When Senate Democrats meet to shape their agenda, it helps real estate to have some moderate voices in the room. Democrats representing Long Island and upstate typically fit that bill. One Democratic consultant said that’s why it made little sense for police unions — upset about bail reform — to run attack ads against Nassau and Suffolk Democrats this year.

“If the PBA wins, all they did was take out the people they could actually talk to,” the consultant said, referring to the Patrolmen’s Benevolent Association.

The real estate industry understands that: It supports moderate Senate Democrats. But the PBA’s ads highlighted the danger for the majority conference when their suburban members are forced to take public positions on issues such as bail reform that challengers can use against them.
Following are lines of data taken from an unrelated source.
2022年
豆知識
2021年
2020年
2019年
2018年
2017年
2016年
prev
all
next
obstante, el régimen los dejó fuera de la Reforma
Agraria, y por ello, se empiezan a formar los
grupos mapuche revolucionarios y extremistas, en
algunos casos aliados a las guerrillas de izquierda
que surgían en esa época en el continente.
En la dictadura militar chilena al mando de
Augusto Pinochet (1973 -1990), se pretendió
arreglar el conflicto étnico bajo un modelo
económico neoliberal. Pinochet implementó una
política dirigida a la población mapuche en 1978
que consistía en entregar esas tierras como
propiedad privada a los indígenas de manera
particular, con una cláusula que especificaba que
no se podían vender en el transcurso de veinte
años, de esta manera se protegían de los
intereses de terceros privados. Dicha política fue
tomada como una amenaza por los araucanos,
“A lot of the electioneering in these contested races, in the Hudson Valley and Long Island, centered on votes these candidates took that were seen as out of the mainstream for their districts,” noted one real estate industry source.

To protect those members, Sen. Majority Leader Andrea Stewart-Cousins might bottle up the “good cause eviction” bill, which would essentially impose rent control statewide.
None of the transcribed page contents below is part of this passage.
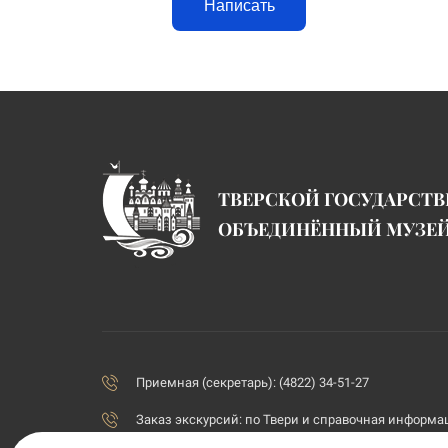
Написать
ТВЕРСКОЙ ГОСУДАРСТ
ОБЪЕДИНЁННЫЙ МУЗЕ
Приемная (секретарь): (4822) 34-51-27
Заказ экскурсий:
по Твери и справочная информаци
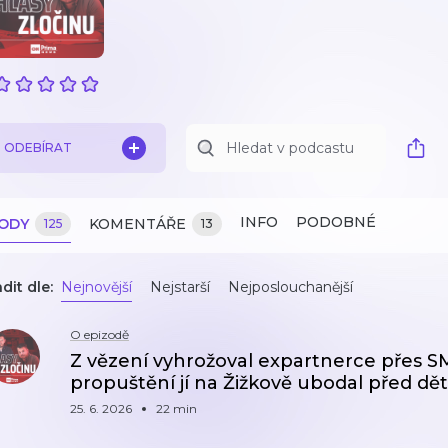
ODEBÍRAT
INFO
PODOBNÉ
ZODY
KOMENTÁŘE
125
13
dit dle:
Nejnovější
Nejstarší
Nejposlouchanější
O epizodě
Z vězení vyhrožoval expartnerce přes S
propuštění jí na Žižkově ubodal před dě
25. 6. 2026
22 min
“The thrashing that Democrats took on Long Island will mean there’s going to be a little more pressure on Andrea to hold the line on some stuff,” the strategist said. “There will be more pressure on Andrea to cater to the centrists.”
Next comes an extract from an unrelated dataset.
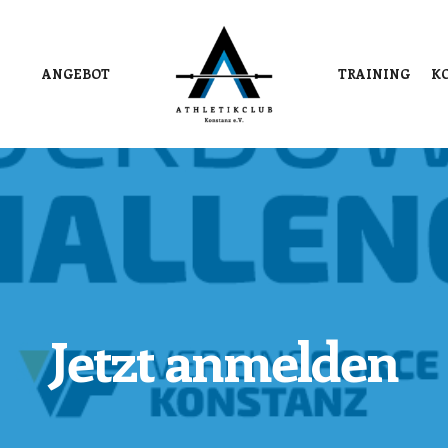
ANGEBOT
TRAINING
K
Jetzt anmelden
That will upset some city members of her conference, but as the strategist noted, “They’re probably not going to coup Andrea.” Stewart-Cousins shattered a glass ceiling as Albany’s first female, Black majority leader and has strong relationships with key members of her conference, the source explained.

On the Assembly side, newly elected socialists and progressives are expected to band together. “They’re going to form their own caucus and they’re going to wreak havoc,” the strategist predicted. “While they’ve struggled in the Senate, they’re going to be emergent in the Assembly in a big way.”

Having failed to cancel rent, their top goal will be to raise taxes to minimize service cuts. Although billions of dollars in federal aid for New York is seen as more likely with a Biden administration on the way, it is not expected to be nearly enough to balance the state’s budget.

Real estate is on high alert for taxes, such as a recurring levy on second homes. “The big discussion next year is going to be tax policy,” the real estate industry source said. “The Biden stimulus is not going to be a cure-all.”

One thing working in real estate’s favor — politically, at least — is the terrible state of the economy.

“Everyone’s going to have to find common ground with the real estate industry because it has the ability to create a lot of jobs,” said Greenberg Traurig’s Jonathan Bing, a lobbyist and former Assembly member from Manhattan.

He called Cuomo a firewall against bills that diminish that power. “We’re in a tremendous economic crisis right now,” Bing said. “The governor would be very concerned about legislation that would have a major effect on an industry in a crisis.”

Another observer agreed, adding that the governor is well positioned to stop such bills.

“Real estate is always going to have Andrew,” the strategist said. “Andrew has their back. And he has the highest approval rating he’s ever had.”